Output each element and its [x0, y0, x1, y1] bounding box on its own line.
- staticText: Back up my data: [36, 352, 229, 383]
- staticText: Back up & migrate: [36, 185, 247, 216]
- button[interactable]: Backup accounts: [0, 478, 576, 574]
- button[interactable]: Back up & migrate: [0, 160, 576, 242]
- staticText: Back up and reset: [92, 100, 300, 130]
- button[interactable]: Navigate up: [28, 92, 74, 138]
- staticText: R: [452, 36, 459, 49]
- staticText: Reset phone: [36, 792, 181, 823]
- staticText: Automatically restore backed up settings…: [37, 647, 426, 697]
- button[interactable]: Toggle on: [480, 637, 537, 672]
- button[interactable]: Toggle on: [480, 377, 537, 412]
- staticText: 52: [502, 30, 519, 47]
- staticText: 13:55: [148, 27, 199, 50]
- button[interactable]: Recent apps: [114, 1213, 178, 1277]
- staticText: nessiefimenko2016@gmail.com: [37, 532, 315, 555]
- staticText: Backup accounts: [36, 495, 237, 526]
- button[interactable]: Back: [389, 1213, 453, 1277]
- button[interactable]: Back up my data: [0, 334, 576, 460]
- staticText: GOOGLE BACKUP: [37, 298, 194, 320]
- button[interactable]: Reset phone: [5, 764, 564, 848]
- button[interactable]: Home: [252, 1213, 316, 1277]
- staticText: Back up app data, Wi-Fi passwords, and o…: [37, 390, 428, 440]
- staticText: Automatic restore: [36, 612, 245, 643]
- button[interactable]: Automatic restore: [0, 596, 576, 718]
--*--
Show each line from the material above where the string "button" can be found.

- button[interactable]: Backup accounts: [0, 478, 576, 574]
- button[interactable]: Back up & migrate: [0, 160, 576, 242]
- button[interactable]: Navigate up: [28, 92, 74, 138]
- button[interactable]: Toggle on: [480, 637, 537, 672]
- button[interactable]: Toggle on: [480, 377, 537, 412]
- button[interactable]: Recent apps: [114, 1213, 178, 1277]
- button[interactable]: Back: [389, 1213, 453, 1277]
- button[interactable]: Back up my data: [0, 334, 576, 460]
- button[interactable]: Reset phone: [5, 764, 564, 848]
- button[interactable]: Home: [252, 1213, 316, 1277]
- button[interactable]: Automatic restore: [0, 596, 576, 718]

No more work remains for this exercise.